*** Opening of Material shown ***
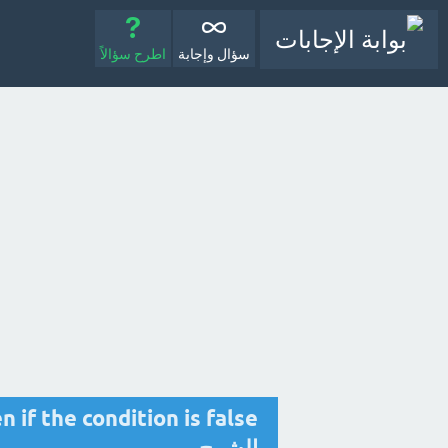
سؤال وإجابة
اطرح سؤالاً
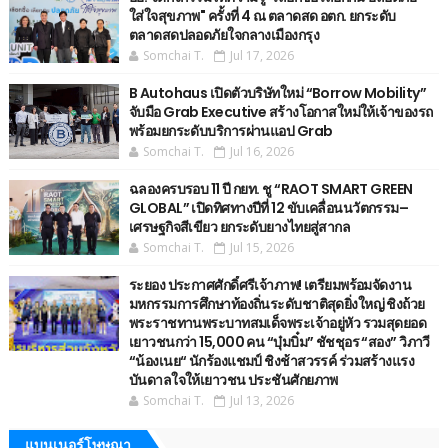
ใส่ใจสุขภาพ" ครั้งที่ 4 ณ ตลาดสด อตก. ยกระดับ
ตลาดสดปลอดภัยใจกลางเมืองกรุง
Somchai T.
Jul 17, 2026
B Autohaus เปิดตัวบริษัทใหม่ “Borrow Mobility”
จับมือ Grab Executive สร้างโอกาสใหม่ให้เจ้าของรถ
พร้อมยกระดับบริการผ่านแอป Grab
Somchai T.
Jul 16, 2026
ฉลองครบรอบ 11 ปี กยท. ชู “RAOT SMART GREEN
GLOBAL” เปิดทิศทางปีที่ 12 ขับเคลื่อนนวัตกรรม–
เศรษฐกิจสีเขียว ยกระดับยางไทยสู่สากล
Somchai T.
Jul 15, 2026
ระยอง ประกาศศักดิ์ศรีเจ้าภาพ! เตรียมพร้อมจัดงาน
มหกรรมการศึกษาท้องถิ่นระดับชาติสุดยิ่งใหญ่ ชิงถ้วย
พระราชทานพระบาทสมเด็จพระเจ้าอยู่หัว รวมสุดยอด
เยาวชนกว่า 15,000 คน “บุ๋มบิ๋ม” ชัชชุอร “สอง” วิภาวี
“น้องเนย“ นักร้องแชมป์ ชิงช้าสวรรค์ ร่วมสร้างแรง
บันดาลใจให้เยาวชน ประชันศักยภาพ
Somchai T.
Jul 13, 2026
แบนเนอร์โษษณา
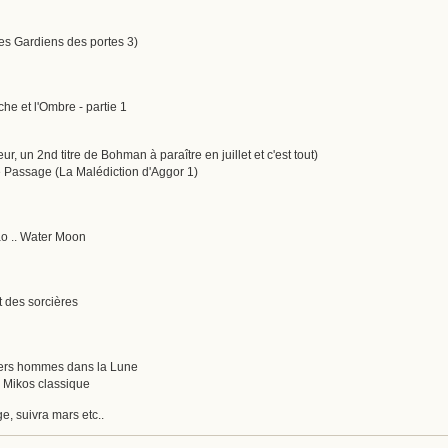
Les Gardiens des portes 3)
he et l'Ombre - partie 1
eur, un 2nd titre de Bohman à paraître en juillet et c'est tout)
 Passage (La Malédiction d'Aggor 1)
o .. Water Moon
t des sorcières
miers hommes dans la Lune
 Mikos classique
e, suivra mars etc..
*** Close of Material shown ***
*** Opening of Material shown ***
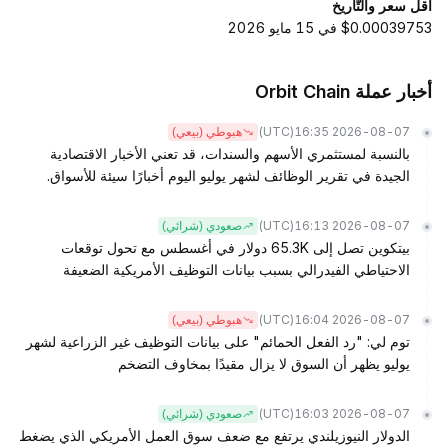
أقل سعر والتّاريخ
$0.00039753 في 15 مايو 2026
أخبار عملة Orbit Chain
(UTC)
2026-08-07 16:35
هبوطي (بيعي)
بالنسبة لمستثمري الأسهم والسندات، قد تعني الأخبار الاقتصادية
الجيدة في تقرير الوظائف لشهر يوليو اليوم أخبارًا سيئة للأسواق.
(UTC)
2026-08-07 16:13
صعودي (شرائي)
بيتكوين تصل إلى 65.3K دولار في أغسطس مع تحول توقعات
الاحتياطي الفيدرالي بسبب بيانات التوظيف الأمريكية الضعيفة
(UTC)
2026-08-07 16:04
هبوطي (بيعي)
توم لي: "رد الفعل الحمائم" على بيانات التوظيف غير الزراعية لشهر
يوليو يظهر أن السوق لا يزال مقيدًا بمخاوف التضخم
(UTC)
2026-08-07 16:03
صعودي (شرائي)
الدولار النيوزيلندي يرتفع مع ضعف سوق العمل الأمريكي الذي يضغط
*** Close of Material shown ***
### Problem to solve
Some of the data mentions "يوليو". Copy every line where it does.

### Output of the exercise
الجيدة في تقرير الوظائف لشهر يوليو اليوم أخبارًا سيئة للأسواق.
يوليو يظهر أن السوق لا يزال مقيدًا بمخاوف التضخم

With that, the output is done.